The house-search had continued all this while. It had started at five-thirty and eventually ended at about eleven-thirty. The all-encompassing house-search had included exercise books, letters, documents, scraps of paper, poems, plays, prose, essays - nothing had been excluded. Mr. Rakshit, a search-witness, seemed ill-at-ease; later, bemoaning his lot, he informed me that the police had dragged him along, without any prior intimation that he would have to be a party to such a distasteful activity. He narrated, in a most pitiable manner, the story of his kidnapping. The attitude of the other witness, Samarnath, was quite the opposite; he played out his part in the house-search as a true loyalist with great enthusiasm, as if to the manner born. There was no other mention-worthy event during the course of the search. But I recollect Mr. Clark examining the lump of earth from Dakshineshwar, preserved in a small cardboard box, with great suspicion; he suspected it might be some new and powerful explosive. In one sense, Mr. Clark's suspicions were not unfounded. Eventually it was concluded that the specimen was no different from normal earth and hence there was no need to send it for chemical analysis. I did not participate in the search except to open a few boxes. No documents or letters were shown or read out to me, except for one letter from Alakdhari, which Mr. Cregan read aloud as if for his own entertainment. Our friend, Benod Gupta, went marching around, shaking the room with each gentle foot-fall; he would bring out a document or letter from a shelf or some other place, and from time to time, exclaim "Very important, very important" and make an offering of it to Cregan. I was not made aware of what these "important" documents were. Nor did I have any curiosity in this regard, since I knew that it was impossible for any kind of formula for the manufacture of explosives or documents relating to conspiracy to be found in my house.
After turning my room inside-out the police moved on to the adjoining room. Cregan opened a box belonging to my youngest aunt, and after glancing at a couple of letters, promptly concluded that there was no need of carrying away the women's correspondence. Then the police mahatmas descended to the ground floor. Cregan had his tea there. I had a cup of cocoa and toast. Cregan took this opportunity to impress his political views upon me along with supporting arguments - I remained unmoved and bore this mental torture without a word. Physical torture may be a long-standing police tradition, but may I ask if such inhuman mental torture too is within the ambit of its unwritten law? I hope our highly respectable well-wisher Srijut Jogeshchandra Ghose will take up this question in the Legislative Assembly.
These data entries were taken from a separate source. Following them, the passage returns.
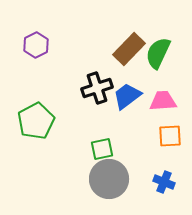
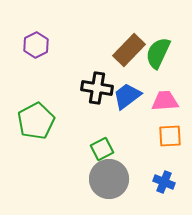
brown rectangle: moved 1 px down
black cross: rotated 28 degrees clockwise
pink trapezoid: moved 2 px right
green square: rotated 15 degrees counterclockwise
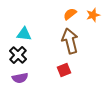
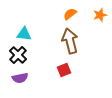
orange star: moved 7 px right
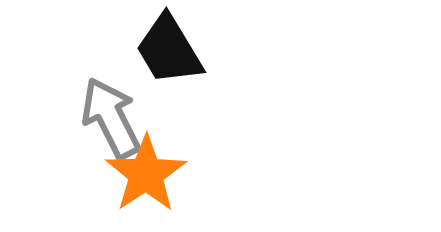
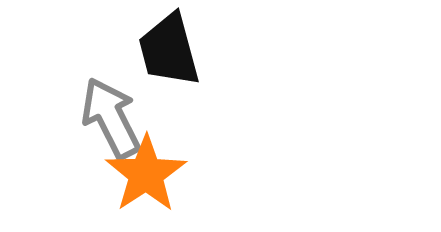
black trapezoid: rotated 16 degrees clockwise
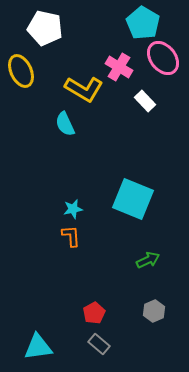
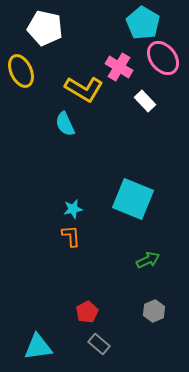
red pentagon: moved 7 px left, 1 px up
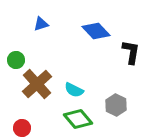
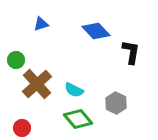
gray hexagon: moved 2 px up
After completing their search of the rooms on the ground floor and the office of "Navashakti", the police came up to the first floor again to open an iron safe belonging to "Navashakti". After struggling with the safe for half-an-hour, they decided to carry it away to the police station. At this point a police officer discovered a bicycle with a railway label bearing the name of "Kushtia". The police immediately jumped to the conclusion that the bicycle must belong to the man who had earlier shot a sahib at "Kushtia" and gleefully took it away as a critical piece of evidence.